PROBLEM REQUIREMENTS » Nothing below is to be printed except the lines between the line holding "Home (384, 73)" and the line holding "Aktuális (884, 59)", inclusive, each exactly as it appears.

Stored dataset items »
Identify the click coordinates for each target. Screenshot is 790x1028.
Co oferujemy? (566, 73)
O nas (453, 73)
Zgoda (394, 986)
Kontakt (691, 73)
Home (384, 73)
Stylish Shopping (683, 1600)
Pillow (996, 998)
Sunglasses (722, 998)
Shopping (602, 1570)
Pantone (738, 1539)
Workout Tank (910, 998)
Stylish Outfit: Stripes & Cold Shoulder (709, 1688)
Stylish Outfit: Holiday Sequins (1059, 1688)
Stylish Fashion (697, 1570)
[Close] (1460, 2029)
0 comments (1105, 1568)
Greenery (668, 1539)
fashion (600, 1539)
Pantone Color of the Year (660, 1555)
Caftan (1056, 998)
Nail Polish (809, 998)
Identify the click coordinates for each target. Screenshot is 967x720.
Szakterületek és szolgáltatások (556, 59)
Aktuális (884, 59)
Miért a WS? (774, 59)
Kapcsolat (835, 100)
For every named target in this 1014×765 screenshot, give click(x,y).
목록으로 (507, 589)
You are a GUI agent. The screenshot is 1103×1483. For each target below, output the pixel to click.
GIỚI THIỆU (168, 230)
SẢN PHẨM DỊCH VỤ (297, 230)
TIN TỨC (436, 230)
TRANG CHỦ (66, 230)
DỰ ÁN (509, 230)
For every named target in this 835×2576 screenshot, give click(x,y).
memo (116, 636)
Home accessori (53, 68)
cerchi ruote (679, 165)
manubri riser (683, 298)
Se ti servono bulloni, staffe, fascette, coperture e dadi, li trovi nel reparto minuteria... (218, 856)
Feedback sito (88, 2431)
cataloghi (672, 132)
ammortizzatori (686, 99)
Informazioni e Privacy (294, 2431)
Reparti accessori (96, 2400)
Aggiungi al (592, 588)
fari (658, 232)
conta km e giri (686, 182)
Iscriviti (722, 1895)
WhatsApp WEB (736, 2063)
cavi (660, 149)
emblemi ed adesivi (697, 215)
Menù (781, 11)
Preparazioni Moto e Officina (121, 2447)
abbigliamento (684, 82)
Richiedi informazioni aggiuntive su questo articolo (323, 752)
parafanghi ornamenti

WRITTEN REPLY »
Home (384, 73)
Stylish Shopping (683, 1600)
Pillow (996, 998)
Sunglasses (722, 998)
Shopping (602, 1570)
Pantone (738, 1539)
Workout Tank (910, 998)
Stylish Outfit: Stripes & Cold Shoulder (709, 1688)
Stylish Outfit: Holiday Sequins (1059, 1688)
Stylish Fashion (697, 1570)
[Close] (1460, 2029)
0 comments (1105, 1568)
Greenery (668, 1539)
fashion (600, 1539)
Pantone Color of the Year (660, 1555)
Caftan (1056, 998)
Nail Polish (809, 998)
Identify the click coordinates for each target. Screenshot is 967x720.
Szakterületek és szolgáltatások (556, 59)
Aktuális (884, 59)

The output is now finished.